* EXTRACTED RECORDS *
- Opening Delimiter -

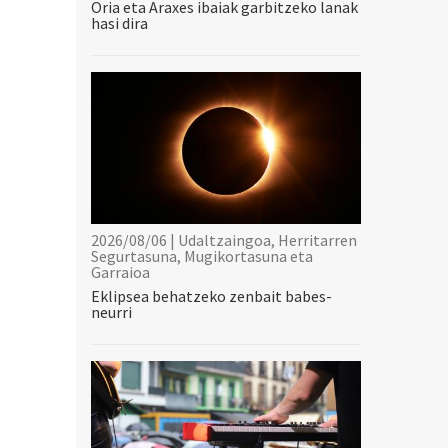
Oria eta Araxes ibaiak garbitzeko lanak
hasi dira
2026/08/06 | Udaltzaingoa, Herritarren
Segurtasuna, Mugikortasuna eta
Garraioa
Eklipsea behatzeko zenbait babes-
neurri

- Closing Delimiter -

* WHAT YOU ARE ASKED TO DO *
An exact transcription of all the entries is required, without the pictures.

* SOLUTION *
Oria eta Araxes ibaiak garbitzeko lanak
hasi dira
2026/08/06 | Udaltzaingoa, Herritarren
Segurtasuna, Mugikortasuna eta
Garraioa
Eklipsea behatzeko zenbait babes-
neurri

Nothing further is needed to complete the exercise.